Varietals grown at the various estates include white grape varietals such as semillon, sauvignon blanc and chardonnay, and red ones such as cabernet sauvignon, cabernet franc, shiraz and merlot.

Mr Wood and his team practise cane pruning, a skilled and specialised method that roughly involves trimming the vine to leave one or two canes or young shoots.

The process, which is carried out during the Australian winter months from June to August, is the main focus of his job.

It helps to control and regulate the yields of each vine, alleviate the threat of diseases and keep canopies open and big. This results in fruit that is more concentrated.

For instance, the estate's cabernet sauvignon vines, which are 45 years old, are pruned so that they produce about 6 tonnes of grapes for every hectare, which Mr Wood says, is considered fairly low-yielding. Average yield can hover at about 8 or more tonnes for every hectare.

The viticulturist was in town recently to launch the winery's 2010 Cabernet Sauvignon.

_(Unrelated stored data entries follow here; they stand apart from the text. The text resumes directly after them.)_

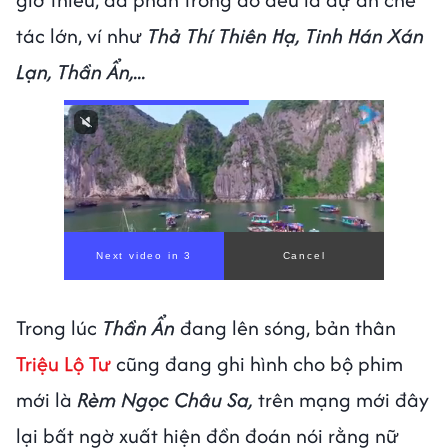
tác lớn, ví như
Thả Thí Thiên Hạ, Tinh Hán Xán
Lạn, Thần Ẩn,...
Next video in 1
Cancel
Trong lúc
Thần Ẩn
đang lên sóng, bản thân
Triệu Lộ Tư
cũng đang ghi hình cho bộ phim
mới là
Rèm Ngọc Châu Sa,
trên mạng mới đây
lại bất ngờ xuất hiện đồn đoán nói rằng nữ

The ruby red wine has notes of redcurrants, boysenberry, coffee and rolled tobacco with a touch of violets and lavender on the nose.

On the palate, it is a combination of dark berries, couverture chocolate and wet slate with velvety tannins that lead to a long and mineral finish.

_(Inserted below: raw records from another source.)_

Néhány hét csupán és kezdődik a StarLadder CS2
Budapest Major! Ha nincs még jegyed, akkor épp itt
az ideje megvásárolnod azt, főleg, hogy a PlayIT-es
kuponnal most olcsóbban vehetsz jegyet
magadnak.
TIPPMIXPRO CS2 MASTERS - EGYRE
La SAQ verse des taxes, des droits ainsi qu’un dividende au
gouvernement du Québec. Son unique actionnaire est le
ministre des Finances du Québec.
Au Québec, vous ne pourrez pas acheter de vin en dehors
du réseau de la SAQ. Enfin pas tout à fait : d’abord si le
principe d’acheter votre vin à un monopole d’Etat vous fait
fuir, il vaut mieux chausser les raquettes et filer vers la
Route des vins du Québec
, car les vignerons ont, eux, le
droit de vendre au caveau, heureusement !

The winery's Cabernet Sauvignon releases are often regarded as one of Australia's leading wines in that varietal category.

It is priced at $120 a bottle, and is available at Cold Storage supermarkets and selected wine shops.

Prices for other wine varieties which include chardonnay, shiraz and a sauvignon blanc semillon, start at about $40 a bottle and upwards.

While Mr Wood cannot influence the grapevine directly to produce grapes with certain flavour profiles, what he can do is to make the soil and its surroundings as healthy as possible, he says.

Margaret River, known for its laterite soils that are rich in iron and aluminium, create chalky tannins in the fruit and also have properties that help to retain water which allows vines to grow well.

To keep the soil healthy, Cape Mentelle follows sustainable and organic practices at the viticulture level.

This means that the farming practices have minimum impact on the environment, and the estate does not use herbicides to control weeds.

Instead, the estate rear sheep in the vineyards during the winter, as well as plant cover crops of clover, rye and vetch between the vine rows.

The grazing sheep help deal with unwanted weeds and the manure helps to fertilise plants, while the cover crops produce natural nitrogen for the vines, as well as serve to aerate and provide nutrients for microbes in the soil.

Moreover, the crops, which flower in spring, provide an environment for insects which prevent other pesky ones from entering the vineyard and attacking the vines.

The annual crops also provide a layer of mulch which promotes soil health.

Mr Wood says: "At Cape Mentelle, we are big on using the biology of fauna in the vineyard to protect the vines and the fruit."

He and the team, as well as the winemaker, decide when to harvest the grapes, generally carried out from February to April.

They walk the vineyards every week and taste the fruit on the vine, as well as measure the sugar, acidity and pH levels of the grape juice, before deciding when to harvest.

Mr Wood entered the wine industry in 1994. He has a degree in viticulture from Charles Sturt University in Wagga Wagga, New South Wales, and joined Cape Mentelle in 2007 after working at other vineyards in Margaret River.

The son of a bank manager father, who then went on to run a grocery-cum-news agency business in Swan Valley, had spent his high school years staring at vineyards from his classroom window.

The best part of his job, he says, is literally, seeing the fruits of his labour.

He says: "To be able to take the soil, the sunshine and everything that nature has given to us and craft that into a product that can be enjoyed, is such a privilege."